Quando a guarda baixa, a ‘presa’ cai a seus pés

Relacionamento tóxico tem, segundo a psicologia, três fases; no início, a pessoa é colocada num pedestal; depois, começa o sofrimento

Dom, 26/11/17 - 02h00
Superação. A jornalista Isabele Leone, 29, viveu abusos psicológicos e emocionais por dois anos. Hoje, afirma ter se recuperado | Foto: Arquivo pessoal

Idealização, desvalorização e descarte: essas são as três fases envolvidas no ciclo de uma relação doentia. A psicóloga Lucimara Rocha chama a idealização de “fase do pedestal”. “É quando a pessoa é colocada em uma posição acima. O abusador parece demonstrar sinceridade e faz com que a outra parte se sinta tão bem e produza tantas daquelas endorfinas da paixão, que logo se torna uma dependente. Uma vez que a guarda baixa, começa a trazer sua “presa” para suas mãos. É quando começa o verdadeiro pesadelo’, alerta a especialista

Lucimara explica que a fase seguinte é conhecida como “desvalorização”. “Há dois métodos para colocar o outro para baixo: o abusador pode destruir de forma rápida e brusca o pedestal sob os pés do outro, desaparecendo no nada, como se ele nunca tivesse existido, ou fazer isso de forma lenta, insidiosa e cruel. Na segunda técnica de desvalorização, ele mina a autoestima, corrói a identidade, desdenha os sonhos e conquistas, aponta de forma cruel os defeitos da pessoa, isolando do mundo e colocando todos contra ela”, diz.

A psicóloga afirma que o abusador, aos poucos, separa-se emocionalmente da parceira ou parceiro. Isso faz com a vítima se questione sobre o que supostamente fez de errado e inicie uma maratona para “compensá-lo”, trazendo a relação para a primeira fase.

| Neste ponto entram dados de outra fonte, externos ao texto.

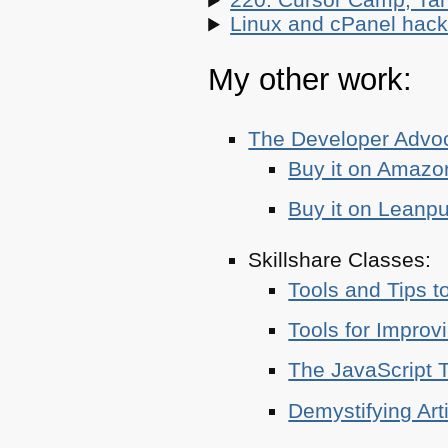
Linux and cPanel hacks
My other work:
The Developer Adv
Buy it on Amazo
Buy it on Leanp
Skillshare Classes:
Tools and Tips t
Tools for Improv
The JavaScript T
Demystifying Art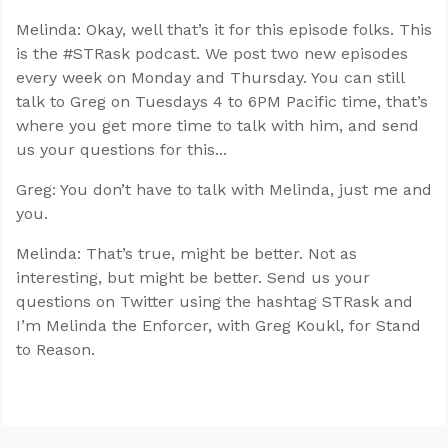
Melinda: Okay, well that’s it for this episode folks. This
is the #STRask podcast. We post two new episodes
every week on Monday and Thursday. You can still
talk to Greg on Tuesdays 4 to 6PM Pacific time, that’s
where you get more time to talk with him, and send
us your questions for this...
Greg: You don’t have to talk with Melinda, just me and
you.
Melinda: That’s true, might be better. Not as
interesting, but might be better. Send us your
questions on Twitter using the hashtag STRask and
I’m Melinda the Enforcer, with Greg Koukl, for Stand
to Reason.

Por último, vem a terceira fase, nomeada de “descarte”. “Nela, o abusador pode ser visto completamente sem máscara, numa versão diferente da que sempre apresentou. Assim que ele tiver sugado por completo energia vital, autoestima, amor-próprio, autorrespeito e dignidade, então ele estará pronto para descartar”, ensina Lucimara.

Entretanto, ela garante que o pesadelo não acaba logo. “Ele costuma voltar essencialmente para ter certeza de que ainda tem controle sobre suas vítimas. Vai prometer amor eterno, dizendo tudo aquilo que sabe que a vítima deseja ouvir. E, assim, o ciclo infernal retoma o seu lugar”, informa.

Para a especialista, a única saída possível diante desse cenário cabe à própria vítima. “Isso só não acontecerá se a parceira ou parceiro conseguir colocar um ponto final”, alerta.

 

Novela exibe relação violenta

No ar, a novela das nove da Globo “O Outro Lado do Paraíso”, chocou os telespectadores já no primeiro capítulo, quando mostrou a cena de um estupro praticado pelo protagonista Gael, interpretado pelo ator Sérgio Guizé. E a violência continuou acontecendo. Na trama, a personagem Clara, vivida pela atriz Bianca Bin, é esposa de Gael e subjugada pelo comportamento do marido. Mesmo sofrendo, a jovem é influenciada pela sogra, Sophia – interpretada por Marieta Severo –, a sempre perdoá-lo e a ser compreensiva. A psicóloga da Fiocruz Raquel Barretto, mestre na área de violência e saúde pela mesma instituição, explica que há uma cultura machista por trás disso. “Vemos o machismo nas ideias propagadas: mulher deve ser submissa; o homem é quem manda na relação”, expõe.

E prossegue. “Na televisão ou na vida real, a gente mantém uma naturalização de questões que envolvem a violência contra a outra parte. Infelizmente, essa é uma realidade que envolve todos os gêneros”, finaliza.